Here’s an idea… how about we all do one year of remedial math and throw in some lessons on how money works/ doesn’t work? Now that would be worth something.
This morning we learned that mortgage purchase applications are down again:
(EconoDay) Housing demand isn't picking up despite low mortgage rates and falling home prices. MBA's purchase index fell 2.6 percent to a very weak 250.5 in the Feb. 20 week. Refinancing applications also fell, down 19 percent to 3,618.0. Mortgage rates inched higher in the week with 30-year fixed loans averaging 5.07 percent.

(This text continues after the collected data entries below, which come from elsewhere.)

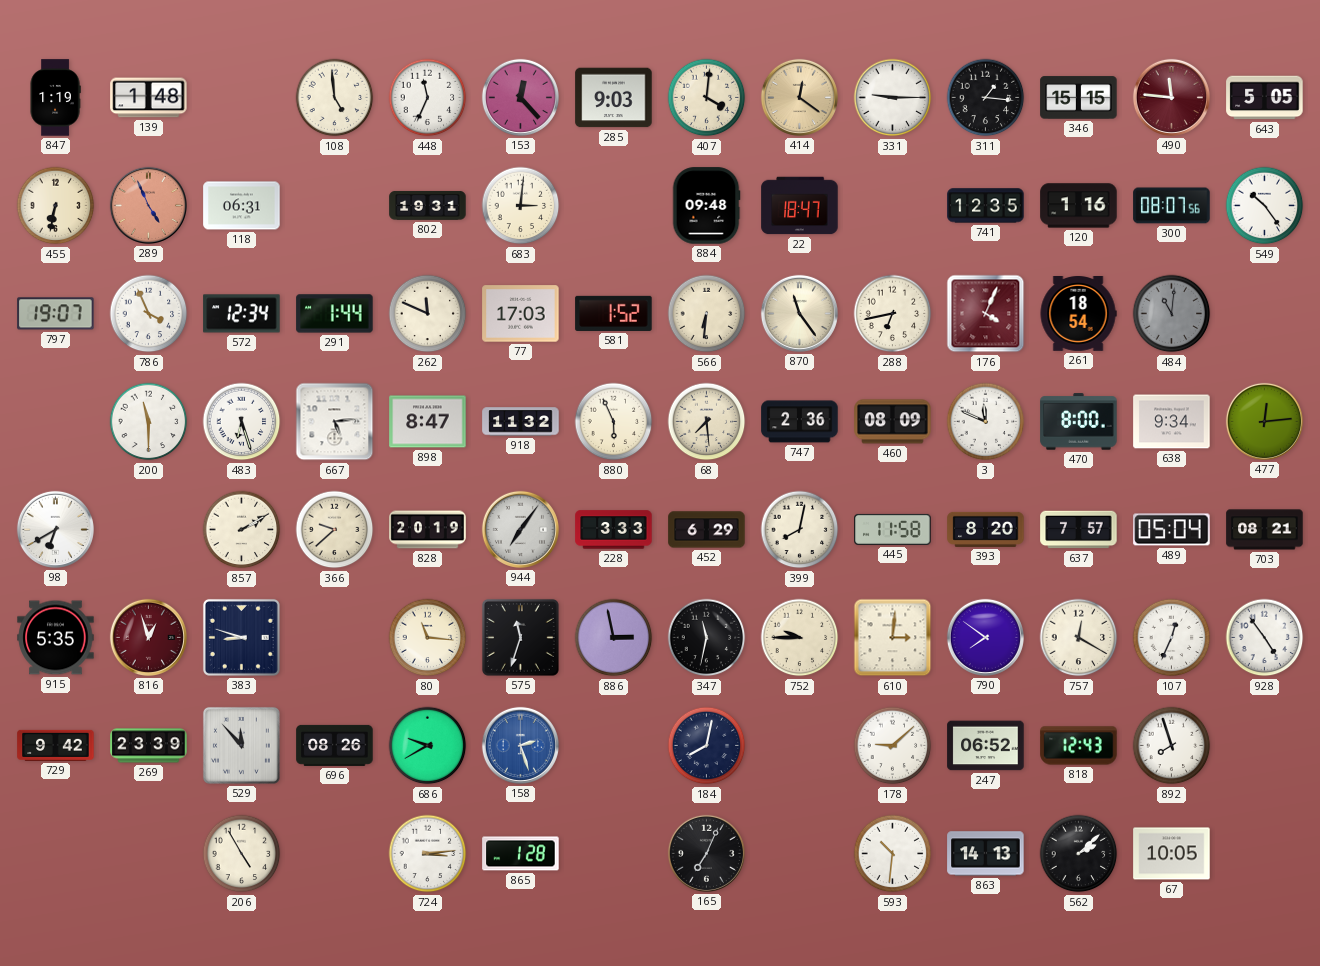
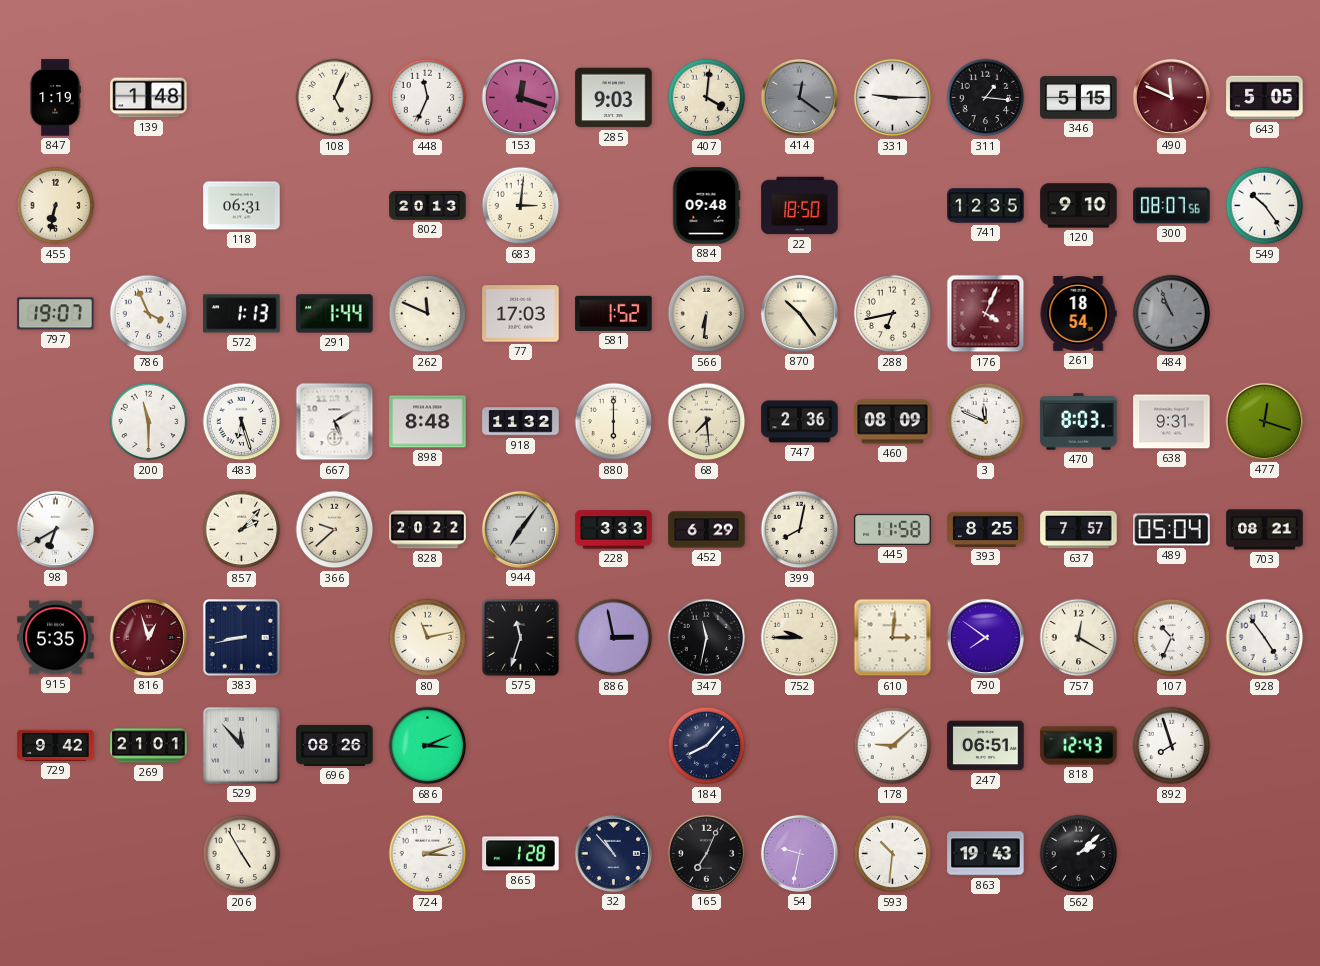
108: 4:59 -> 5:04
153: 12:23 -> 12:18
414 dial: champagne -> grey
346: 15:15 -> 5:15
490: 11:46 -> 11:49
289: 4:56 -> none
802: 19:31 -> 20:13
22: 18:47 -> 18:50
120: 1:16 -> 9:10
572: 12:34 -> 1:13
870: 11:24 -> 10:24
484: 11:01 -> 10:56
667: 5:14 -> 5:10
898: 8:47 -> 8:48
880: 5:56 -> 6:00
470: 8:00 -> 8:03
638: 9:34 -> 9:31
477: 12:14 -> 12:18
857: 2:10 -> 2:07
828: 20:19 -> 20:22
393: 8:20 -> 8:25
383: 8:48 -> 8:43
80: 11:16 -> 11:13
107: 12:34 -> 10:34
269: 23:39 -> 21:01
686: 9:40 -> 3:11
158: 2:27 -> none
184: 8:02 -> 8:07
247: 06:52 -> 06:51
724: 3:14 -> 3:12
32: none -> 10:53
54: none -> 9:32
863: 14:13 -> 19:43
67: 10:05 -> none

The purchase index is pointing squarely at weak home sales in February. Data on January's sales of existing home will be released at 10:00 a.m.Standard & Poor’s cut the rating of Ukraine to that of Pakistan (ccc+). Every time I read about S&P or Moody’s passing judgment on a nation or a company, I am reminded of how poor and broken our rating system is. Any meaningful change must include revamping those companies and eliminating pay for rating.
I’m on the lookout for some type of hammer candlestick today and will get protective if we move above yesterday’s close.
Best of luck to your trades, keep your input and charts coming – appreciate it.